Joseph II frère de Marie-Antoinette

 

 

 

 

PREMIERS SCANDALES : MAI 1776 - AOUT 1777

   

 

 

 

    Au fil des mois, la Cour de Versailles se transforme. Marie-Antoinette, au gré de son humeur, délaisse de plus en plus fréquemment le château pour s'isoler dans son Trianon. Tant et si bien que les femmes de la capitale commencent maintenant à ne plus faire le voyage de Versailles et les bals eux mêmes sont de plus en plus déserts.
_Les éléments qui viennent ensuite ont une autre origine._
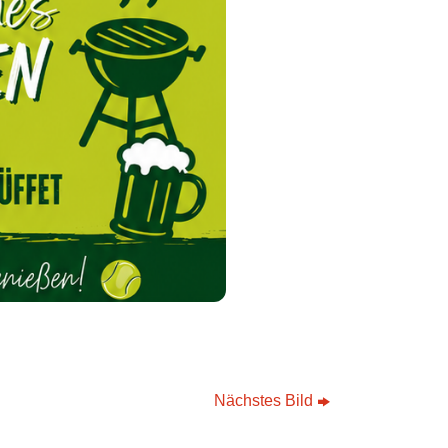
Nächstes Bild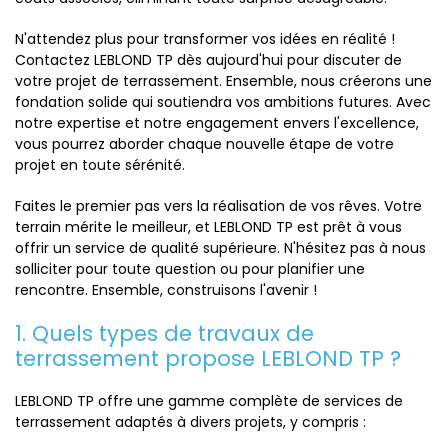
N'attendez plus pour transformer vos idées en réalité !
Contactez LEBLOND TP dès aujourd'hui pour discuter de
votre projet de terrassement. Ensemble, nous créerons une
fondation solide qui soutiendra vos ambitions futures. Avec
notre expertise et notre engagement envers l'excellence,
vous pourrez aborder chaque nouvelle étape de votre
projet en toute sérénité.
Faites le premier pas vers la réalisation de vos rêves. Votre
terrain mérite le meilleur, et LEBLOND TP est prêt à vous
offrir un service de qualité supérieure. N'hésitez pas à nous
solliciter pour toute question ou pour planifier une
rencontre. Ensemble, construisons l'avenir !
1. Quels types de travaux de
terrassement propose LEBLOND TP ?
LEBLOND TP offre une gamme complète de services de
terrassement adaptés à divers projets, y compris :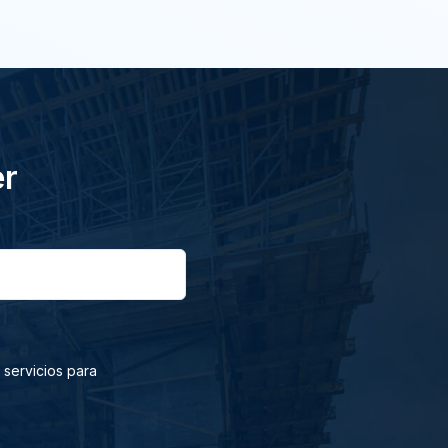
er
 servicios para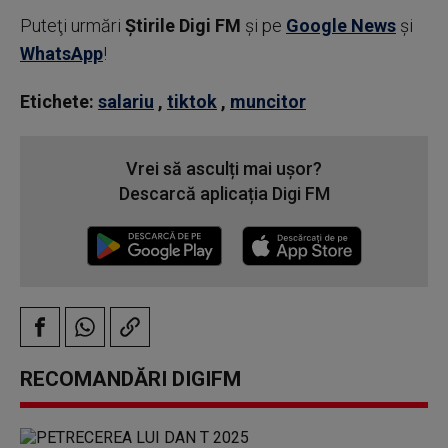
Puteţi urmări
Știrile Digi FM
şi pe
Google News
şi
WhatsApp
!
Etichete:
salariu
,
tiktok
,
muncitor
Vrei să asculți mai ușor?
Descarcă aplicația Digi FM
RECOMANDĂRI DIGIFM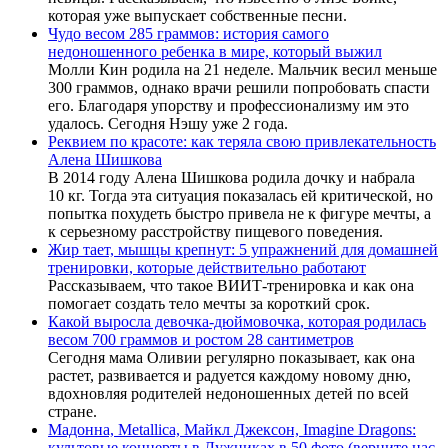
которая уже выпускает собственные песни.
Чудо весом 285 граммов: история самого
недоношенного ребенка в мире, который выжил
Молли Кин родила на 21 неделе. Мальчик весил меньше
300 граммов, однако врачи решили попробовать спасти
его. Благодаря упорству и профессионализму им это
удалось. Сегодня Нэшу уже 2 года.
Реквием по красоте: как теряла свою привлекательность
Алена Шишкова
В 2014 году Алена Шишкова родила дочку и набрала
10 кг. Тогда эта ситуация показалась ей критической, но
попытка похудеть быстро привела не к фигуре мечты, а
к серьезному расстройству пищевого поведения.
Жир тает, мышцы крепнут: 5 упражнений для домашней
тренировки, которые действительно работают
Рассказываем, что такое ВИИТ-тренировка и как она
помогает создать тело мечты за короткий срок.
Какой выросла девочка-дюймовочка, которая родилась
весом 700 граммов и ростом 28 сантиметров
Сегодня мама Оливии регулярно показывает, как она
растет, развивается и радуется каждому новому дню,
вдохновляя родителей недоношенных детей по всей
стране.
Мадонна, Metallica, Майкл Джексон, Imagine Dragons:
культовые концерты в Лужниках в 50 фото (верните нас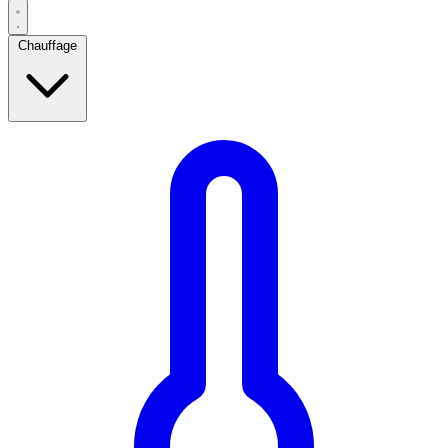
Chauffage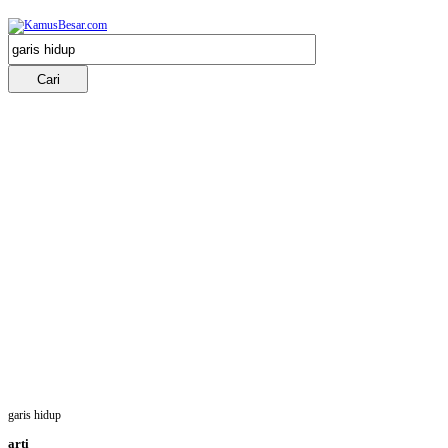
garis hidup
arti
    Le printemps 1776 voit s'accentuer l'emprise des "Polignac" sur la Reine et le début d'une longue série d'extravagances dont la France entière ne va pas tarder à jaser. En Juillet, la Reine "s'offre" un bracelet de diamants de 250 000 Livres, qu'elle n'a évidemment pas les moyens de financer... Qu'importe ! Elle en parle au Roi qui, aussitôt, ordonne à son ministre de régler la facture ! Marie-Antoinette qui n’a aucune notion du prix des choses considère que Turgot prêche vraiment trop souvent l'économie : elle a déjà demandé son renvoi à Louis XVI* qui souhaitait encore réfléchir. Mais une nouvelle conversation sur ce sujet semble cette fois avoir fait fléchir le roi. Marie-Antoinette mettra tellement d’acharnement à dénigrer Turgot que le pauvre ministre ne résistera pas. Louis XVI* le congédie le 10 Mai 1776 à la satisfaction quasi générale. Bien qu’elle n’y soit en fait pour pas grand chose, la reine se fait une fierté d’avoir fait renvoyer ce ministre qui contrariait tant de ses plans. Et cette puissance qu’elle est convaincue d’avoir acquise, elle va s’en servir pour distribuer des « récompenses » à tous ses familiers. Ainsi, pour faire plaisir à Mme de Lamballe, elle fait accorder une rente de 50 000 livres par an à son frère, le prince de Carignan. Mais tout cela n'est encore rien à côté des faveurs accordées au clan des Polignac : Monsieur de Polignac reçoit la charge de Premier Ecuyer de la Reine contre une pension annuelle de 80 000 Livres (1) ; le père de la Comtesse Jules est nommé ambassadeur en Suisse ; sa tante Madame d'Andlau (2) reçoit également une confortable pension. La Comtesse Jules et Marie-Antoinette sont désormais inséparables ; la Princesse de Lamballe a finalement laissé la place...

 

    Insouciante et même inconsciente, la Reine dépense : les flots d'or déversés sur la famille Polignac, les cadeaux faits aux Lamballe, les achats répétés au bijoutier Böhmer ou à la couturière Rose Bertin, les sommes énormes perdues aux jeux, lansquenet ou pharaon, tout cela constitue une dette considérable dont Marie-Antoinette ne se soucie guère. Elle n'a, bien entendu, aucune idée du montant des sommes empreintées, mais quelle importance ? Le Roi, périodiquement, couvre les impayés ; les ministres s'inquiètent... Louis XVI* ferme les yeux, cède sur tout ; il ne sait rien refuser à sa chère épouse. Est-il conscient que sa femme, qui ne l'est toujours pas, pourrait bien "se livrer à d'autres plaisirs encore moins convenables", comme le supposera Marie-Thérèse ? L'Impératrice, tenue informée au jour le jour par son fidèle Mercy, multiplie les mises en garde et les avertissements. Peine inutile d'ailleurs car Marie-Antoinette ne tient plus aucun compte, depuis fort longtemps, des recommandations de sa mère. C’est tout juste si elle prend le temps de lire encore ses lettres !... Elle ne pense plus qu'à ses plaisirs et à ses divertissements. Mercy devant l'énormité des dépenses est totalement découragé et, dès la fin de l'année 1776, il indique à Marie-Thérèse qu'il n'existe « aucune autorité active possible à opposer aux volontés de la Reine » (3). L'Impératrice d'Autriche va alors jouer son va tout : elle dépêche à Versailles son fils Joseph II pour mettre un peu d'ordre dans cette Cour de France où règne, de plus en plus, une odeur de scandale.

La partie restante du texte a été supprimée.